> _TASK_:
With both ends included, repeat exactly the lines of the entries below from the one containing "Košuličova 6, Brno (108, 2166)" down to the one containing "Accessories (177, 492)", and no others.

> _SUPPLIED MATERIAL_:
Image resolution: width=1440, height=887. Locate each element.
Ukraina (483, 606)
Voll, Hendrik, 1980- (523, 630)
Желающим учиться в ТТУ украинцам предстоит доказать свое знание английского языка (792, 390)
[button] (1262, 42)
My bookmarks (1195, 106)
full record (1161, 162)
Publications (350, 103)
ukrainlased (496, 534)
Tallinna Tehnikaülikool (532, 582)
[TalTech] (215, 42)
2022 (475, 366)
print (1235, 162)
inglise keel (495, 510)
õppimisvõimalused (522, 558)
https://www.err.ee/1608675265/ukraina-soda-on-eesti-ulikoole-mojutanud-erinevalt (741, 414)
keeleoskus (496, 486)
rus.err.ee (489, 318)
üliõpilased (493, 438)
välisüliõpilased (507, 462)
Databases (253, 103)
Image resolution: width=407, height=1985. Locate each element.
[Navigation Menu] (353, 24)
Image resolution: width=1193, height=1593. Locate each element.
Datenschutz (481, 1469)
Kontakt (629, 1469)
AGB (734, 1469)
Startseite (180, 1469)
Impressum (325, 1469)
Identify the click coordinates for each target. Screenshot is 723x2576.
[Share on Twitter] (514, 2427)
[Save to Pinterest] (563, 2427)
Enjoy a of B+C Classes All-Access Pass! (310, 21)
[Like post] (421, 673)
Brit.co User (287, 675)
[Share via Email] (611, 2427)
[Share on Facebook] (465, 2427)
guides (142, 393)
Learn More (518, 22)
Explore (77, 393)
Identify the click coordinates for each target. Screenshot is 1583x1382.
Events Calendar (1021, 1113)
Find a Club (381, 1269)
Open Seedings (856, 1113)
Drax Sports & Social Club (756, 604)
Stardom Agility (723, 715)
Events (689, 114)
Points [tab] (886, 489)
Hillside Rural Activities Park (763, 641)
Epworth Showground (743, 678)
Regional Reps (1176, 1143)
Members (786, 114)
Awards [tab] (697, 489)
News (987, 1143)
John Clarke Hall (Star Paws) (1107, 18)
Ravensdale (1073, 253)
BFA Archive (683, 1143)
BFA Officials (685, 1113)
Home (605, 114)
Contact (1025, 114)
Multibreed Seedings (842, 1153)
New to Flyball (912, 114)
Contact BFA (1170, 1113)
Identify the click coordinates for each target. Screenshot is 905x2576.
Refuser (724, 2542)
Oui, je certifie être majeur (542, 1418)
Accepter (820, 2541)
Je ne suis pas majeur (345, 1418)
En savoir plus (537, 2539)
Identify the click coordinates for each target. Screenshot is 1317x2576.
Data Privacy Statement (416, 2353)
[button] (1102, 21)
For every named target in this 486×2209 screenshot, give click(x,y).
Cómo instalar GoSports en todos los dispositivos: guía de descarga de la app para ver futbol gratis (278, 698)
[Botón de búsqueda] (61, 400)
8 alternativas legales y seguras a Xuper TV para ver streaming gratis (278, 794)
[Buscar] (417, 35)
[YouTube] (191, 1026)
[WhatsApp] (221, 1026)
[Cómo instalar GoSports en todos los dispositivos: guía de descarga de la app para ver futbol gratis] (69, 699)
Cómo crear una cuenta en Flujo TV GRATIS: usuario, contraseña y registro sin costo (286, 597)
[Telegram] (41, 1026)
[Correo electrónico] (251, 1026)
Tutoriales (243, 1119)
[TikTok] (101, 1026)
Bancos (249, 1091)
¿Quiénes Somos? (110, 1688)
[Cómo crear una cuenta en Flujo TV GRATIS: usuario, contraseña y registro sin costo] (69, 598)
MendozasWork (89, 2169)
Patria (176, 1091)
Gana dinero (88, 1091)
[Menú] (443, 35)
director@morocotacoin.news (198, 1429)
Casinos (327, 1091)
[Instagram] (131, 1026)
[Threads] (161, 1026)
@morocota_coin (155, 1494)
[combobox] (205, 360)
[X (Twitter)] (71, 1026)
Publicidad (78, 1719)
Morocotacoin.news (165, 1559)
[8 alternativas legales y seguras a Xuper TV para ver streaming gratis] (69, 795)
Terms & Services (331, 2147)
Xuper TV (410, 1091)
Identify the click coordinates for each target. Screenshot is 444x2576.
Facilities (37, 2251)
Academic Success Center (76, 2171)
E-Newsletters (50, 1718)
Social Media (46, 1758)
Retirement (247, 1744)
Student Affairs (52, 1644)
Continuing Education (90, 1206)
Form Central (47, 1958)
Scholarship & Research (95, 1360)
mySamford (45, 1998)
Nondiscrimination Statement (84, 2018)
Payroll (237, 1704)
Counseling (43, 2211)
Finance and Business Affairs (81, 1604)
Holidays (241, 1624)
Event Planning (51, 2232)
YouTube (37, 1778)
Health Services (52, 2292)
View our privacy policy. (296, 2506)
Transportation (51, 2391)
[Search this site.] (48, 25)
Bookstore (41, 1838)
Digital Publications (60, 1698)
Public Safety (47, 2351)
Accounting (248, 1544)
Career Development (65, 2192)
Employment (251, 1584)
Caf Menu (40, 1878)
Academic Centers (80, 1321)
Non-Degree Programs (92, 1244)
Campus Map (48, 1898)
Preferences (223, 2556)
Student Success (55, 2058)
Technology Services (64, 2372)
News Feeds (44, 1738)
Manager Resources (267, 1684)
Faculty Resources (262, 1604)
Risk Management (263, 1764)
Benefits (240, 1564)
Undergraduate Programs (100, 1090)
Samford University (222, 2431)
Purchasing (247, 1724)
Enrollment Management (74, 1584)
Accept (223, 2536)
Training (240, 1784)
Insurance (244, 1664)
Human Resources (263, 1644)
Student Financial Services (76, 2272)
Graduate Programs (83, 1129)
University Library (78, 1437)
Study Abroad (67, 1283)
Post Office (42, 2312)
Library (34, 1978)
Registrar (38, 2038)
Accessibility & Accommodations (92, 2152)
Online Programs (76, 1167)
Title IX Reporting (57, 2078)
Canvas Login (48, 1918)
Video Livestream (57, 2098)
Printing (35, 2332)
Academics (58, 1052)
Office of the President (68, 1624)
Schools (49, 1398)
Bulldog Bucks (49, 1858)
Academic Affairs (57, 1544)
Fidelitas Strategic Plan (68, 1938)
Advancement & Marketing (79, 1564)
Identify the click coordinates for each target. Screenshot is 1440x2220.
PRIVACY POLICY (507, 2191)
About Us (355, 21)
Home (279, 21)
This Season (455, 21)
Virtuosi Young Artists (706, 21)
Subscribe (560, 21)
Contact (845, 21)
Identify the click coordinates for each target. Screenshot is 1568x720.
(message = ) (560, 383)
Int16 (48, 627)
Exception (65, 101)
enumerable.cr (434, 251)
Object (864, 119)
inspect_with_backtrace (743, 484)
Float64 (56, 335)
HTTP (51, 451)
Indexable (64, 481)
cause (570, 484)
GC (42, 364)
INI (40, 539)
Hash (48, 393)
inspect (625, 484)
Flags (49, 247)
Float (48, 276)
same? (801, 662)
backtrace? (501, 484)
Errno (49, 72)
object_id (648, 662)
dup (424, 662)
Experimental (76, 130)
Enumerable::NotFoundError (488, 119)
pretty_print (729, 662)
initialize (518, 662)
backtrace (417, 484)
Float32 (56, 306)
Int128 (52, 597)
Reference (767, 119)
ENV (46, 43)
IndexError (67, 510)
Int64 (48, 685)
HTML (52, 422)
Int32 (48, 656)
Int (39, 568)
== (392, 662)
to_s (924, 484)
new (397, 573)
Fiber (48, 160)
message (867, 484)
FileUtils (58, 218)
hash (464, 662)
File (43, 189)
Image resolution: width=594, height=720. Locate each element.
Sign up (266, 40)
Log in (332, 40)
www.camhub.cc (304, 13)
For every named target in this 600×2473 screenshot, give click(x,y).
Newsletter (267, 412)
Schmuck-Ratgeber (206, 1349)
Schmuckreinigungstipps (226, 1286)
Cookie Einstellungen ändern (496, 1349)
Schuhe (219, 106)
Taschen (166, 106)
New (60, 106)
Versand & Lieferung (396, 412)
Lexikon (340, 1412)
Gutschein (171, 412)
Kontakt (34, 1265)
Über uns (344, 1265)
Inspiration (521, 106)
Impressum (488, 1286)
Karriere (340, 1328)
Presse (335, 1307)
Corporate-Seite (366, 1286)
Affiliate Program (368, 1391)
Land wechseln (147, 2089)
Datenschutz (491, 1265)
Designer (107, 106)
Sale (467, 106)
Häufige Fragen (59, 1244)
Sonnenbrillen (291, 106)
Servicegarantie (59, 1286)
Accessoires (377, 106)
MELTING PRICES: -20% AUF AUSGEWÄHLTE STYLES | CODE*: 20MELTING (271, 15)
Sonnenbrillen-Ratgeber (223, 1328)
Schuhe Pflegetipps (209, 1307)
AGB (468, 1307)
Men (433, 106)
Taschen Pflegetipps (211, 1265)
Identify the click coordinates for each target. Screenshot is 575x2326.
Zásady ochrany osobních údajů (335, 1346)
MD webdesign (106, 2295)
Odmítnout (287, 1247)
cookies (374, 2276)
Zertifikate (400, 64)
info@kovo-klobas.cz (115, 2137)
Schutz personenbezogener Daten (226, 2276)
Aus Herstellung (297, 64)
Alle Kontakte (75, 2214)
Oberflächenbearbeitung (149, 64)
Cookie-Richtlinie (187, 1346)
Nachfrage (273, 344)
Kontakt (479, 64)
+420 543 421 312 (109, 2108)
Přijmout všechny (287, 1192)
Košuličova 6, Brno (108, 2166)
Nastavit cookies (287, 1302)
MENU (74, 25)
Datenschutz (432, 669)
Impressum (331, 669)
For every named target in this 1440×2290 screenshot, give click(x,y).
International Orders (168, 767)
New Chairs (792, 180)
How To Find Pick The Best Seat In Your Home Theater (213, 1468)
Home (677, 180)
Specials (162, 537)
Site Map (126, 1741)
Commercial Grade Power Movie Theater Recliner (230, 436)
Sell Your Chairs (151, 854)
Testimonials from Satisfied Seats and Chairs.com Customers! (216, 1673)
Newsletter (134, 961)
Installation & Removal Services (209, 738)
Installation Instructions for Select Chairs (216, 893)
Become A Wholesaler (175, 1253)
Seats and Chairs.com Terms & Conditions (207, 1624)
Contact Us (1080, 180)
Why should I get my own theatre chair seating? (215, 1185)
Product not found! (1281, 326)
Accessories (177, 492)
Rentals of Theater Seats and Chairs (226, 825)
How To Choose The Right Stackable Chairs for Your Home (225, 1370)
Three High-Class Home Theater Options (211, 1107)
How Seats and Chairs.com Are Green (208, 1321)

> _TASK OUTPUT_:
Košuličova 6, Brno (108, 2166)
Nastavit cookies (287, 1302)
MENU (74, 25)
Datenschutz (432, 669)
Impressum (331, 669)
For every named target in this 1440×2290 screenshot, give click(x,y).
International Orders (168, 767)
New Chairs (792, 180)
How To Find Pick The Best Seat In Your Home Theater (213, 1468)
Home (677, 180)
Specials (162, 537)
Site Map (126, 1741)
Commercial Grade Power Movie Theater Recliner (230, 436)
Sell Your Chairs (151, 854)
Testimonials from Satisfied Seats and Chairs.com Customers! (216, 1673)
Newsletter (134, 961)
Installation & Removal Services (209, 738)
Installation Instructions for Select Chairs (216, 893)
Become A Wholesaler (175, 1253)
Seats and Chairs.com Terms & Conditions (207, 1624)
Contact Us (1080, 180)
Why should I get my own theatre chair seating? (215, 1185)
Product not found! (1281, 326)
Accessories (177, 492)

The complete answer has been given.